Nervoso com o que Eiro acabou de dizer, o guarda se virou e subiu as escadas, enquanto Koperia, cujos olhos não se afastaram do filactério, falou.

— Por que você está tão preocupado? Iremos tirá-la de lá mais cedo ou mais tarde.

— Eu sei, mas teríamos feito isso sem que o miasma dela escapasse e criasse Mortos-Vivos. Você sabe, <A Morte> não é a única criatura mantida aqui. Há alguns outros prisioneiros de alta segurança. Quatro deles, eu acho. Eles estão bem longe da cela onde <A Morte> está, então não precisaríamos nos preocupar com isso antes, mas agora precisamos.

— E daí? Se eles causarem problemas, podemos matá-los — apontou Koperia. — Esses caras não são ‘inocentes’, certo? Duvido que você se importe se matarmos pessoas más — disse ela com um sorriso.

— … Certo. Se nos atacarem, nós os mataremos, mas ainda seria melhor se não precisássemos. O que eu estava tentando dizer é que, se não tomarmos cuidado, <A Morte> tentará se apoderar de um dos corpos deles.

— Então por que-

— Eu entendi, você não liga. Só vamos lá — resmungou o Diabrete e começou a percorrer o porão, tentando encontrar algum guarda. A maioria deles estava bem, embora um pouco confusos, então Eiro os enviou para o andar de cima. Havia um trio tentando arrombar a porta da cela com o bloco de metal suspendo onde <A Morte> era mantida.

— Sério? Ela pegou três de vocês? — Eiro suspirou fundo, enquanto puxava um dos guardas agora Mortos-Vivos para longe da porta. O miasma havia os infectado e morreram de ataque cardíaco, seguido pela transformação de seus corpos em Mortos-Vivos antes mesmo de ficarem inertes.

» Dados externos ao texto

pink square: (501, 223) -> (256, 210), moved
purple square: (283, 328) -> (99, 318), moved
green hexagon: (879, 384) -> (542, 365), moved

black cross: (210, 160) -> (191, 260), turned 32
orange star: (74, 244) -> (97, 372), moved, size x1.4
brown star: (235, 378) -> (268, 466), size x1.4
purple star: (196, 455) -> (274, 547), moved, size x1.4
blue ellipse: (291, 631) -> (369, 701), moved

Entretanto, agora, Eiro só tinha uma coisa a fazer. Colocou a mão na sua bolsa e retirou um frasco pequeno com uma chama branca-dourada dentro.

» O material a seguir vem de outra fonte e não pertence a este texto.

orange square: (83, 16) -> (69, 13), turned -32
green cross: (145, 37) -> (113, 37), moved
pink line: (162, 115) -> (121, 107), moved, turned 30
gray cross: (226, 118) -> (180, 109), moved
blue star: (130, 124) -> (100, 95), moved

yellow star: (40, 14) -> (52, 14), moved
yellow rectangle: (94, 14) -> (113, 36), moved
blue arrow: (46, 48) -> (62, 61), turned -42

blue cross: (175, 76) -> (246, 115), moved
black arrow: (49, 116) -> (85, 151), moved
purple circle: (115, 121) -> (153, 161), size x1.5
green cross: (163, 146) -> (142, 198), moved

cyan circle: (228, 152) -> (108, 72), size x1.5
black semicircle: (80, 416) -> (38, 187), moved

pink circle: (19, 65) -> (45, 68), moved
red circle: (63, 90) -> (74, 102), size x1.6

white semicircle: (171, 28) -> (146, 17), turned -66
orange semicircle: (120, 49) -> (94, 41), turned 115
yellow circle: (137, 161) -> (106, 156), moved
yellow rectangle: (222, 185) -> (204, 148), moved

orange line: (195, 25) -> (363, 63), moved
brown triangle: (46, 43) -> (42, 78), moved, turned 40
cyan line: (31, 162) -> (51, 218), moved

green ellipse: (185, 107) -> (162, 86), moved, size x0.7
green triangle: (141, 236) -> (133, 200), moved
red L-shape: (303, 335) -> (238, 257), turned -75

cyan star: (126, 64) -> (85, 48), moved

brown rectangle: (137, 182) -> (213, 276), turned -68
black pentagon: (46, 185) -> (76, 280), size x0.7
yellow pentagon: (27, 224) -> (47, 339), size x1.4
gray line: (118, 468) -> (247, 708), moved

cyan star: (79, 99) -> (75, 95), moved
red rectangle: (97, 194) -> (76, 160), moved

— Isto veio de uma das minhas primeiras tentativas, mas estou bastante orgulhoso com o resultado — disse o Demônio, controlando as chamas sagradas ao deixá-las consumir sua mana. As chamas sagradas acertaram os Mortos-Vivos, explorando duas de suas fraquezas em uma, e, assim que o miasma de <A Morte> foi dissipada, eles caíram mortos no chão. Eiro puxou os corpos para ao lado para garantir que não fossem muito danificados, antes de devolver as chamas para o frasco.

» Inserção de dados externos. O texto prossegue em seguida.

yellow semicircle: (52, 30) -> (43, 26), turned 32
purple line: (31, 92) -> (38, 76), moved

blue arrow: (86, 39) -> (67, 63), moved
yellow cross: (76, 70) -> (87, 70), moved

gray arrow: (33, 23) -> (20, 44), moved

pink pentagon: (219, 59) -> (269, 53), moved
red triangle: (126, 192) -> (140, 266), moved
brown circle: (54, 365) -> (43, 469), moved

— Oh? Um Demônio usando magia sagrada? — perguntou Koperia ao se aproximar do Diabrete. — Eu senti a energia, então fiquei um pouco preocupada com você, mas pensar que foi você quem a usou… Interessante.

— Sim, certo — respondeu Eiro baixinho e depois olhou para a porta que nem sequer se moveu quando os três guardas Mortos-Vivos tentaram arrombá-la. Com um chute rápido do Demônio, ela se abriu como se a fechadura fosse de papel.

— Agora, o que devemos fazer? Não parece que nenhuma das outras celas foi aberta — comentou Eiro, enquanto descia as escadas em direção à cela enorme. Koperia o seguia, encarando com curiosidade o cubo enorme flutuando no centro da sala.

— Certo, eu tenho uma ideia. Cercarei o cubo com chamas sagradas para garantir que ela não possa escapar de alguma forma, enquanto você quebra as correntes — sugeriu o Demônio. Koperia deu de ombros e estalou os dedos, invocando um de seus Mortos-Vivos. Coincidentemente, o mesmo que usou para atacar Eiro há não muito tempo. Ele brandiu sua arma algumas vezes contra as correntes que sustentavam o cubo e até cortou alguns dos outros componentes que mantinham o cubo sustentado, fazendo com que ele desmoronasse.

Dessa forma, começaram sua batalha contra um Nobre.